For this exercise, reproduce the records exactly as they stand and do not carry any images over.

## [DATA FOR THIS EXERCISE]
*** Begin section ***

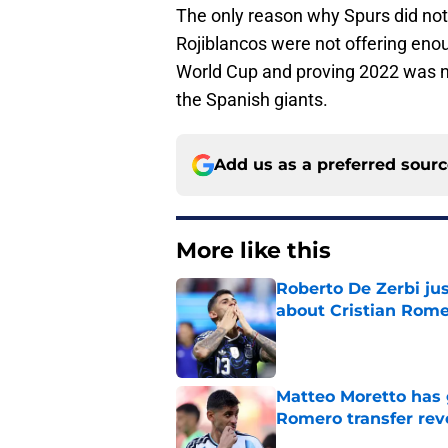
The only reason why Spurs did not
Rojiblancos were not offering eno
World Cup and proving 2022 was n
the Spanish giants.
Add us as a preferred sour
More like this
Roberto De Zerbi ju
about Cristian Rom
Published by on Invalid Dat
Matteo Moretto has 
Romero transfer rev
Published by on Invalid Dat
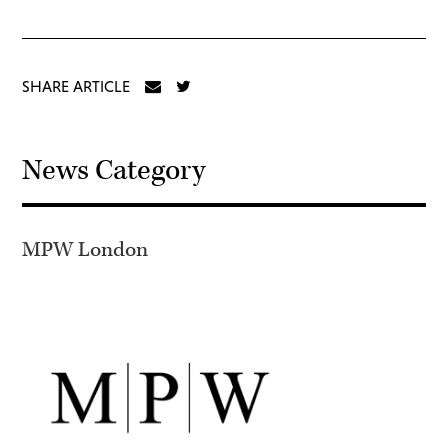
SHARE ARTICLE
News Category
MPW London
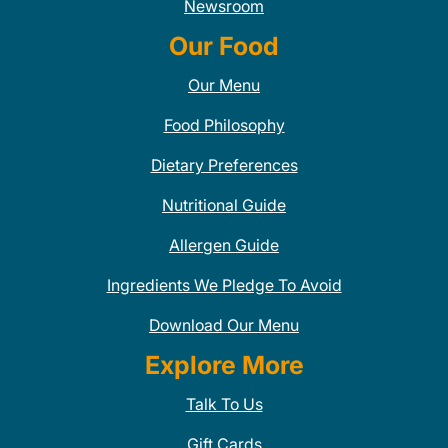
Newsroom
Our Food
Our Menu
Food Philosophy
Dietary Preferences
Nutritional Guide
Allergen Guide
Ingredients We Pledge To Avoid
Download Our Menu
Explore More
Talk To Us
Gift Cards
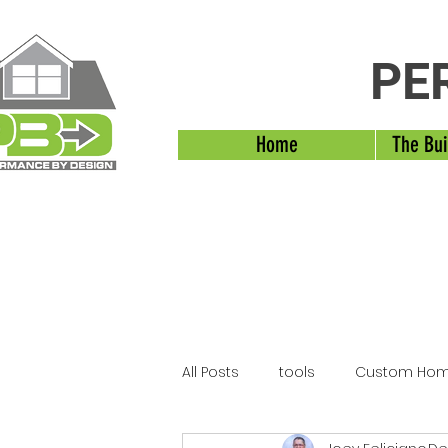
PE
Home
The Bui
All Posts
tools
Custom Hom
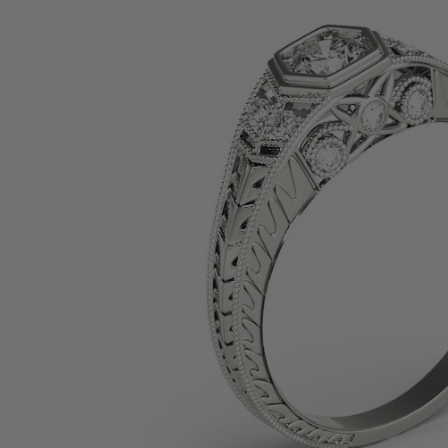
SHOP BY PRECIOUS METAL
Platinum
White Gold
Yellow Gold
Rose Gold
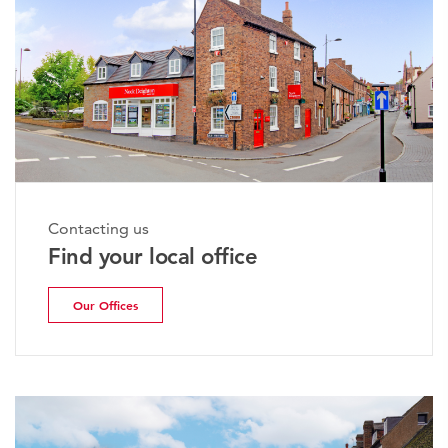
Contacting us
Find your local office
Our Offices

*** End section ***

## [EXPECTED ANSWER]
The only reason why Spurs did not
Rojiblancos were not offering eno
World Cup and proving 2022 was n
the Spanish giants.
Add us as a preferred sour
More like this
Roberto De Zerbi ju
about Cristian Rom
Published by on Invalid Dat
Matteo Moretto has 
Romero transfer rev
Published by on Invalid Dat
SHARE ARTICLE
News Category
MPW London
Newsroom
Our Food
Our Menu
Food Philosophy
Dietary Preferences
Nutritional Guide
Allergen Guide
Ingredients We Pledge To Avoid
Download Our Menu
Explore More
Talk To Us
Gift Cards
PE
Home
The Bui
All Posts
tools
Custom Hom
SHOP BY PRECIOUS METAL
Platinum
White Gold
Yellow Gold
Rose Gold
Contacting us
Find your local office
Our Offices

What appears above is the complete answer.